Every five days! That was the same pattern as a Leska Link dependency! He felt himself about to break out in a cold sweat until he remembered that they had set this time limit themselves to lessen the risk of being caught.
“I'm not taking any meds right now. Put the sample in the med kit analyzer, did you? You'll be unable to make sense of it,” he said confidently. “Neither you nor it knows what you're looking at in gene-altered blood, never mind finding something foreign.”

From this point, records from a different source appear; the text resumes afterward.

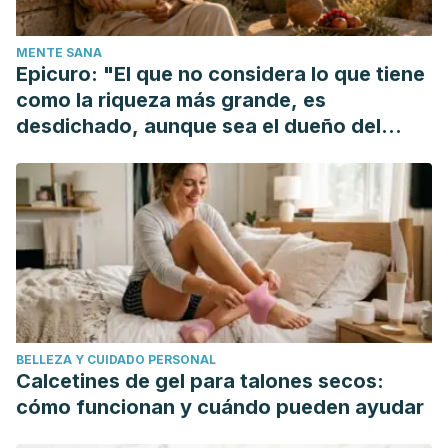
MENTE SANA
Epicuro: "El que no considera lo que tiene
como la riqueza más grande, es
desdichado, aunque sea el dueño del
mundo"
BELLEZA Y CUIDADO PERSONAL
Calcetines de gel para talones secos:
cómo funcionan y cuándo pueden ayudar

“We'll see. I'm a good enough empath to know that there's a lot going on that you're keeping to yourself. I'm worried about you, Kusac, worried about the amount of stress you're under. You're piling up extra grief for yourself when we get home the way you're so possessive about Shaidan.”
“I've brought Shaidan to eat with us for the last few days, Banner, and taken him to the gym afterward to play or train with all of us. I can't do any more. Remember it's Kezule who makes the decisions about the cub, not me.” He tried not to let his anger at that show in his voice. “Try asking him, you'll see that he'll only allow Shaidan to be alone with me.”
Banner sighed, and he could feel that his Second was aware of this, but hoped that Kusac hadn't been.
“It comes down to trust, Kusac. You expect me to trust you, but you refuse to give me the same level of trust. You're letting yourself and the Brotherhood down, as well as insulting me by your attitude. I have no idea what your real agenda here is because you tell me what you think I want to hear, then do your own thing. You know very well that only the rawest of recruits believe they can handle everything themselves. For Vartra's sake, show me some trust and let me help you in whatever you're trying to do!”